One of the world’s largest lab-testing companies is acquiring a Finnish firm that it said would improve genetic testing for rare and genetic diseases.
Secaucus, New Jersey-based Quest Diagnostics said that it would acquire Helsinki-based Blueprint Genetics. Financial terms of the all-cash deal were not disclosed. Blueprint – not to be confused with Blueprint Medicines, a U.S.-based drugmaker that specializes in highly targeted cancer drugs – makes tests for 200 genetic panels and 3,900 single genes, across 14 medical specialties. It has been expanding its U.S. presence as well, with a new hub in Seattle. It focuses on gene variant interpretation using next-generation sequencing and bioinformatics technology.

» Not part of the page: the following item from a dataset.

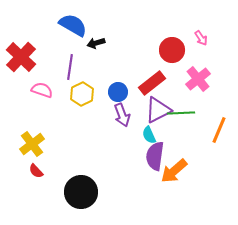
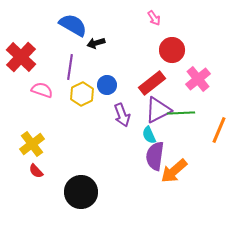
pink arrow: moved 47 px left, 20 px up
blue circle: moved 11 px left, 7 px up
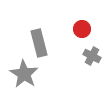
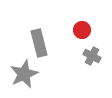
red circle: moved 1 px down
gray star: rotated 16 degrees clockwise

“The great challenge with genetic testing is generating quality, actionable and broadly accessible insights from vast quantities of sequenced genetic data,” Quest CEO Steve Rusckowski said in a statement. “Blueprint Genetics has developed a proven model for delivering highly specialized genetic insights that we believe we can scale to serve new patient populations with unmet medical needs.”

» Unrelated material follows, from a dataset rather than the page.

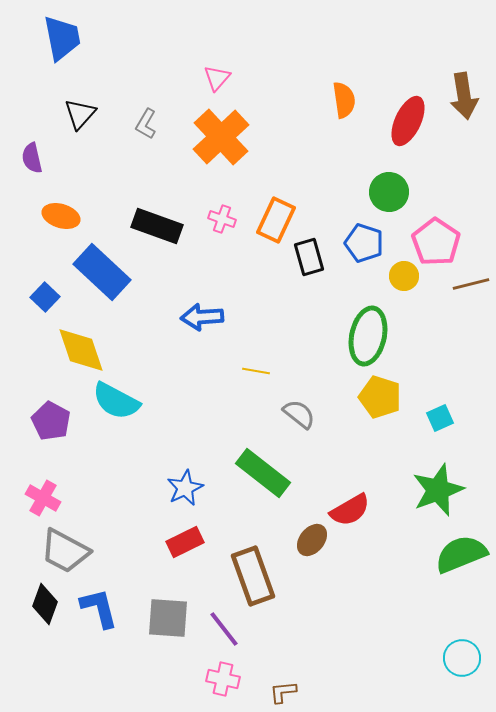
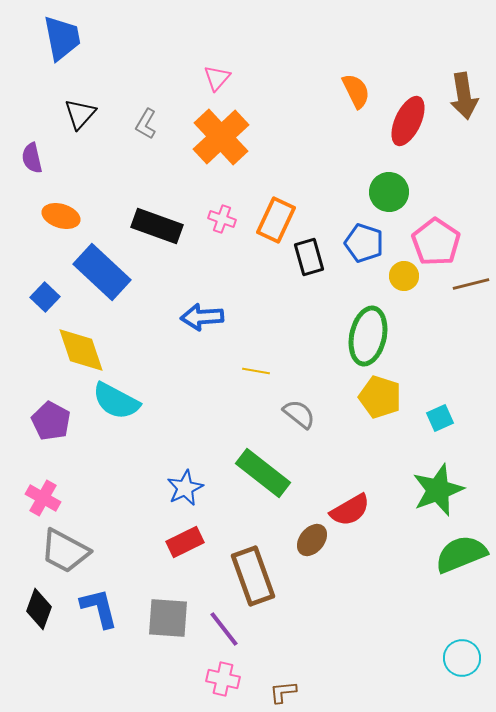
orange semicircle at (344, 100): moved 12 px right, 9 px up; rotated 18 degrees counterclockwise
black diamond at (45, 604): moved 6 px left, 5 px down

The companies said the deal would enable them to serve providers specializing in rare diseases and neurology in pediatric and academic hospitals. The National Institutes of Health estimates that as many as 30 million Americans live with up to 7,000 different rare diseases.

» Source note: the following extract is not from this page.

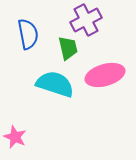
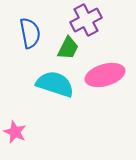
blue semicircle: moved 2 px right, 1 px up
green trapezoid: rotated 40 degrees clockwise
pink star: moved 5 px up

NGS has most popularly been associated with precision medicine in oncology, especially solid tumors, and companies like the aforementioned Blueprint Medicines and Loxo Oncology – now part of Eli Lilly – have focused their drug development efforts on medicines that specifically target genetic abnormalities that are found through NGS. Still, a paper published in early 2018 pointed to how NGS technology marked a “turning point” in research, diagnosis and treatment of rare diseases. The researchers, at Spain’s University of Santiago de Compostela, noted that until several years ago, genetic analysis was considered the final stage of diagnosing rare diseases and relied on the cumbersome and often unsuccessful process of Sanger sequencing. But the emergence of NGS has made sequencing part of routine diagnostic processes, with results available in a matter of weeks.
“Teaming up with Quest will allow us to extend our capabilities in the United States as well as in Canada and other countries where we already have strong and growing client relationships,” Blueprint Vice President Tommi Lehtonen said in a statement. “While we considered joining forces with several organizations, Quest’s genetics leadership, national infrastructure and strong cultural fit made it the perfect partner from which to extend our reach to new providers and patients.”